En la República Dominicana, la regulación establece que todo alimento, bebida, cosmético o producto de uso humano debe contar con autorización oficial emitida por la Dirección General de Medicamentos, Alimentos y Productos Sanitarios (DIGEMAPS). Este proceso no solo certifica la composición del producto, sino que también valida sus condiciones de fabricación, almacenamiento y distribución.

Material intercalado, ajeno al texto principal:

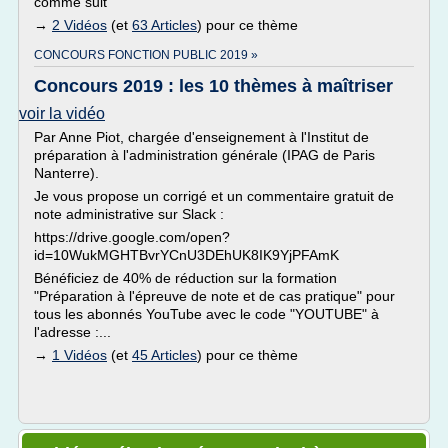
comme suit
→
2 Vidéos
(et
63 Articles
) pour ce thème
CONCOURS FONCTION PUBLIC 2019 »
Concours 2019 : les 10 thèmes à maîtriser
voir la vidéo
Par Anne Piot, chargée d'enseignement à l'Institut de
préparation à l'administration générale (IPAG de Paris
Nanterre).
Je vous propose un corrigé et un commentaire gratuit de
note administrative sur Slack :
https://drive.google.com/open?
id=10WukMGHTBvrYCnU3DEhUK8IK9YjPFAmK
Bénéficiez de 40% de réduction sur la formation
"Préparation à l'épreuve de note et de cas pratique" pour
tous les abonnés YouTube avec le code "YOUTUBE" à
l'adresse :...
→
1 Vidéos
(et
45 Articles
) pour ce thème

En otras palabras, representa un filtro técnico diseñado para prevenir riesgos sanitarios.
Cuando un artículo se comercializa sin ese aval, se vulnera el derecho del consumidor a recibir información clara y a adquirir productos seguros. Además, se distorsiona la competencia, ya que los comercios que cumplen con la ley asumen costos y procesos que otros, al margen de la normativa, evaden. Esta práctica genera una desigualdad comercial que debilita la formalidad del mercado.
El debate no debe centrarse únicamente en la sanción, sino en la prevención. La fiscalización permanente por parte de organismos como Pro Consumidor y las autoridades sanitarias resulta clave, pero no es suficiente si no existe una cultura empresarial orientada al cumplimiento normativo. Los supermercados y distribuidores, como eslabones estratégicos en la cadena de comercialización, tienen la responsabilidad ética y legal de verificar que cada producto en sus anaqueles cuente con la documentación correspondiente.
Más allá del marco legal, este tema toca la confianza ciudadana. El consumidor deposita su seguridad en la marca, en el establecimiento y en la supervisión del Estado. Cada producto irregular que logra colarse en el mercado erosiona esa confianza y pone en entredicho la eficacia de los controles.
También es fundamental fortalecer la educación al consumidor. Revisar etiquetas, confirmar la presencia del número de registro sanitario y denunciar irregularidades son acciones que contribuyen a un ecosistema comercial más transparente. La corresponsabilidad social juega un papel determinante en la construcción de un mercado más seguro.
El registro sanitario no debe percibirse como un obstáculo para el comercio, sino como una garantía para todos. Asegura condiciones equitativas para los empresarios responsables y protege la salud de millones de ciudadanos. En un contexto donde la seguridad alimentaria y la transparencia comercial son prioridades globales, el cumplimiento de esta normativa es una obligación innegociable.